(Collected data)
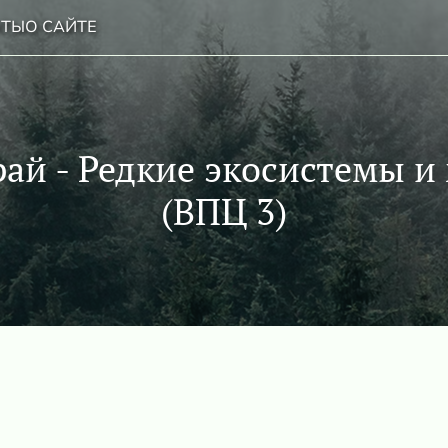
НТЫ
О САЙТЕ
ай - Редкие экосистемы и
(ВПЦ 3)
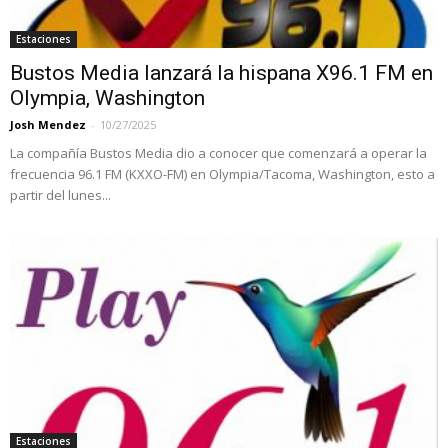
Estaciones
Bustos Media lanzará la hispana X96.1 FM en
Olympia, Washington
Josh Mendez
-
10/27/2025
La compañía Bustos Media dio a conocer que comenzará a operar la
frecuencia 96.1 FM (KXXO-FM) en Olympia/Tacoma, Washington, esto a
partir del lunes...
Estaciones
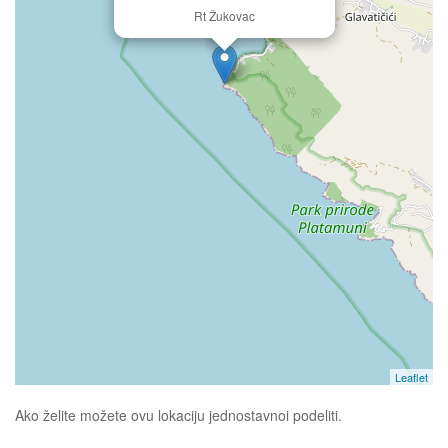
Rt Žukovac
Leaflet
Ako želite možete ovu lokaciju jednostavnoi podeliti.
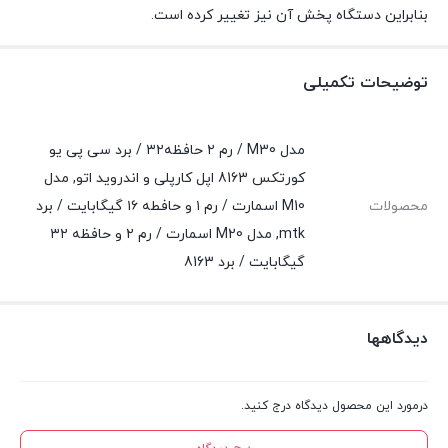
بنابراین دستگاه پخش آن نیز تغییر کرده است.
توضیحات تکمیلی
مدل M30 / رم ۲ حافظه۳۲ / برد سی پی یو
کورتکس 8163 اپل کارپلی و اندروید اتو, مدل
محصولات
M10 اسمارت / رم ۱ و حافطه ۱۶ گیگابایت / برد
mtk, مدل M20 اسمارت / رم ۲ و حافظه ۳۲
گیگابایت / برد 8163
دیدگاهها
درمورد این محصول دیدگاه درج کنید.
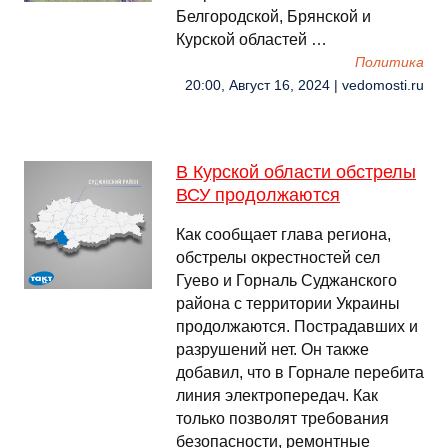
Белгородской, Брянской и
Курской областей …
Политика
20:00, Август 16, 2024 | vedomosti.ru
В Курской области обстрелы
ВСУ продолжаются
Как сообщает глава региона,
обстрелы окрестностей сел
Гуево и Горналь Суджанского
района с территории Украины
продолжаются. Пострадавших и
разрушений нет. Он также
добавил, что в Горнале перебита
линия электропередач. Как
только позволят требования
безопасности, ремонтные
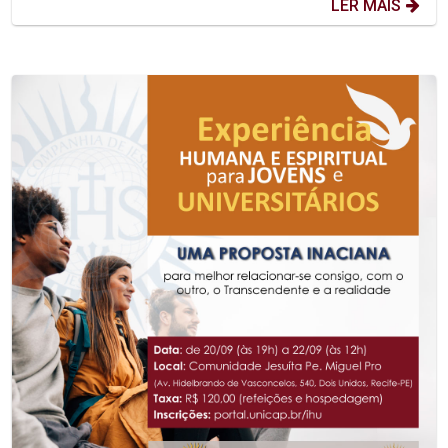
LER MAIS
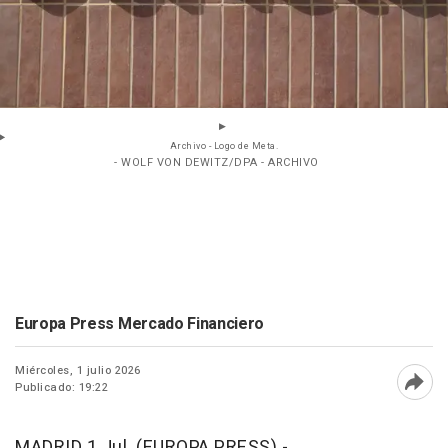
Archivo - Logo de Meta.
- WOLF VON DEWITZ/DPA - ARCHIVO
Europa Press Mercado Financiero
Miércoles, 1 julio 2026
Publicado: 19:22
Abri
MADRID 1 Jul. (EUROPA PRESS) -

### THE TASK
Apart from the images, please copy every line of the data exactly as written.

### RESULT BELOW
НТЫ
О САЙТЕ
ай - Редкие экосистемы и
(ВПЦ 3)
Estaciones
Bustos Media lanzará la hispana X96.1 FM en
Olympia, Washington
Josh Mendez
-
10/27/2025
La compañía Bustos Media dio a conocer que comenzará a operar la
frecuencia 96.1 FM (KXXO-FM) en Olympia/Tacoma, Washington, esto a
partir del lunes...
Estaciones
Rt Žukovac
Leaflet
Ako želite možete ovu lokaciju jednostavnoi podeliti.
بنابراین دستگاه پخش آن نیز تغییر کرده است.
توضیحات تکمیلی
مدل M30 / رم ۲ حافظه۳۲ / برد سی پی یو
کورتکس 8163 اپل کارپلی و اندروید اتو, مدل
محصولات
M10 اسمارت / رم ۱ و حافطه ۱۶ گیگابایت / برد
mtk, مدل M20 اسمارت / رم ۲ و حافظه ۳۲
گیگابایت / برد 8163
دیدگاهها
درمورد این محصول دیدگاه درج کنید.
Белгородской, Брянской и
Курской областей …
Политика
20:00, Август 16, 2024 | vedomosti.ru
В Курской области обстрелы
ВСУ продолжаются
Как сообщает глава региона,
обстрелы окрестностей сел
Гуево и Горналь Суджанского
района с территории Украины
продолжаются. Пострадавших и
разрушений нет. Он также
добавил, что в Горнале перебита
линия электропередач. Как
только позволят требования
безопасности, ремонтные
LER MAIS
Archivo - Logo de Meta.
- WOLF VON DEWITZ/DPA - ARCHIVO
Europa Press Mercado Financiero
Miércoles, 1 julio 2026
Publicado: 19:22
Abri
MADRID 1 Jul. (EUROPA PRESS) -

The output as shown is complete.